## Instructions for the task:
Show all lines of the entries in which the word "your" is found.

═══ Material shown

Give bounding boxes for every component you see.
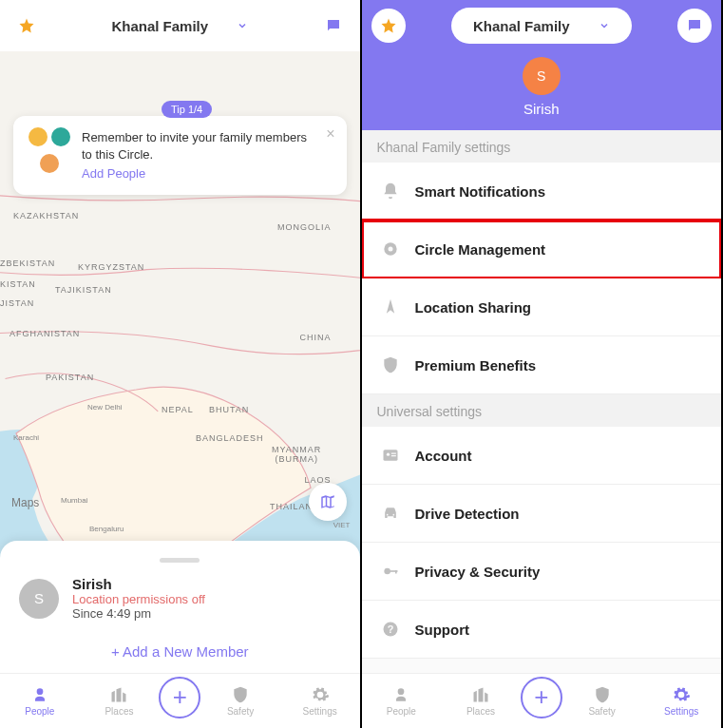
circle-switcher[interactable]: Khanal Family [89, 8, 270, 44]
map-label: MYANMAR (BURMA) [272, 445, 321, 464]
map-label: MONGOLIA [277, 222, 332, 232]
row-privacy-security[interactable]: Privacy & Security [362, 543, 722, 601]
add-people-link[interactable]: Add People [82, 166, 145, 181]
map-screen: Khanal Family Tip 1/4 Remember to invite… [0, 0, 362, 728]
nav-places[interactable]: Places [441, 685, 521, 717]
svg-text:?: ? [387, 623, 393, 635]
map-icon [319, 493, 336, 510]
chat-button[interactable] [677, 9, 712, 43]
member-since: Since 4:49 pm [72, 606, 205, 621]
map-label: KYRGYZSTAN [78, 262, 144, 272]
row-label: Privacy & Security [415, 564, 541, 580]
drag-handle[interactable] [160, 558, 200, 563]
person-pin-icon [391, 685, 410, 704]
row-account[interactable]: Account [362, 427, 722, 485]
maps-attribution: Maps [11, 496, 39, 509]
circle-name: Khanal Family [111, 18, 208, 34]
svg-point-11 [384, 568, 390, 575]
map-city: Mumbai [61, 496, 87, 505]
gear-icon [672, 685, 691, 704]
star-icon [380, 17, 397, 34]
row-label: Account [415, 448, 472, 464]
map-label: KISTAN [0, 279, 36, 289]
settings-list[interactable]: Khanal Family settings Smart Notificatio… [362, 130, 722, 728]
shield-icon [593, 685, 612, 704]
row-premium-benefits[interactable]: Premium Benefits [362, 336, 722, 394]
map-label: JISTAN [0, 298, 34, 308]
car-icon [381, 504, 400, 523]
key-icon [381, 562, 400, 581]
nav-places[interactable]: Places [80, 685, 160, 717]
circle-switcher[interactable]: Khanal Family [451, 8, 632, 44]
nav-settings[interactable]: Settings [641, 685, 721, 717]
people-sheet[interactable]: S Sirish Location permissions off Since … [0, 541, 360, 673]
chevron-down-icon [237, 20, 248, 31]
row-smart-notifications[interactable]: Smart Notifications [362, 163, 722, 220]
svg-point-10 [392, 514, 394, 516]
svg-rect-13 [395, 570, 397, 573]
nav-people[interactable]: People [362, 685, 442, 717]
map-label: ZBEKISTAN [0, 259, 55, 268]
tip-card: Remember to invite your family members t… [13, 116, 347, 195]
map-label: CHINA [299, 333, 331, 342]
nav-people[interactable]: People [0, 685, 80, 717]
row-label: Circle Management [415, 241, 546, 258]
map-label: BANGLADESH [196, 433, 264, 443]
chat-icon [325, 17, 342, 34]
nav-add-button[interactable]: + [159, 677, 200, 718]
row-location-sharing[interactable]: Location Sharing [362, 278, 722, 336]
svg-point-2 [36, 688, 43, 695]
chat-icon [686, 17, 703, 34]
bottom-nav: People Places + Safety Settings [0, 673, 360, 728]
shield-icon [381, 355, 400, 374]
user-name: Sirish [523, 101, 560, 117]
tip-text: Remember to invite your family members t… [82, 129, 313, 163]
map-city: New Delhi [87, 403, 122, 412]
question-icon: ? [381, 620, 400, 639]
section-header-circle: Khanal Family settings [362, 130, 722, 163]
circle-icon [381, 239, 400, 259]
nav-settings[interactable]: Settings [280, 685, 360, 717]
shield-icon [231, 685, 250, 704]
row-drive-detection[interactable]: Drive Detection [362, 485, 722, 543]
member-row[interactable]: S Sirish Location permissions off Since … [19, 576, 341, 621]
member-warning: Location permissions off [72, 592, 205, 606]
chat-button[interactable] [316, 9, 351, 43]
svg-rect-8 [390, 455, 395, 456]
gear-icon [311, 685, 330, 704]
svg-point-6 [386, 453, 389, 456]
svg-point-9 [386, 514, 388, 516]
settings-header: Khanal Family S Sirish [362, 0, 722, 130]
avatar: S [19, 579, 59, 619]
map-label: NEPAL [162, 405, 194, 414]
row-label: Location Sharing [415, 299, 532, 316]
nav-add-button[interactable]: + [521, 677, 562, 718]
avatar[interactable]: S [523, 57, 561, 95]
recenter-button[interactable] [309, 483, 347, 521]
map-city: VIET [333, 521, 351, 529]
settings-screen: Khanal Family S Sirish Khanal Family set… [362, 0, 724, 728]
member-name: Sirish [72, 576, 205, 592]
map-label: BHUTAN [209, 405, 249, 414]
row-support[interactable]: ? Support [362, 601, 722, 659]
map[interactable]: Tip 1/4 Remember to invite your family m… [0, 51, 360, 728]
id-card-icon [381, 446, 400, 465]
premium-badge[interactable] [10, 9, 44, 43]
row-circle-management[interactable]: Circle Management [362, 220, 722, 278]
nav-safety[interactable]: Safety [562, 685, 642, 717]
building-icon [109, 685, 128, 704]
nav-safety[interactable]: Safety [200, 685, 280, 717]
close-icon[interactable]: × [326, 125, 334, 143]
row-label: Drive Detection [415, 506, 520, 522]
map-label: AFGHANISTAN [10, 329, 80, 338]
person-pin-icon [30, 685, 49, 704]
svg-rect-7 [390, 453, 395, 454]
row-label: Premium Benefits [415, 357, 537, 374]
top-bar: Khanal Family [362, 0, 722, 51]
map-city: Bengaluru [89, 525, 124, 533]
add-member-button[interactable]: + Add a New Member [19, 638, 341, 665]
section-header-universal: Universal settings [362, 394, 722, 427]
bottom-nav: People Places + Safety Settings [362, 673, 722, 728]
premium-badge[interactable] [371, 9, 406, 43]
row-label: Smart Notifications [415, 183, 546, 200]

══════

## Exercise solution:
tip-card: Remember to invite your family members t… [13, 116, 347, 195]
tip-text: Remember to invite your family members t… [82, 129, 313, 163]
map[interactable]: Tip 1/4 Remember to invite your family m… [0, 51, 360, 728]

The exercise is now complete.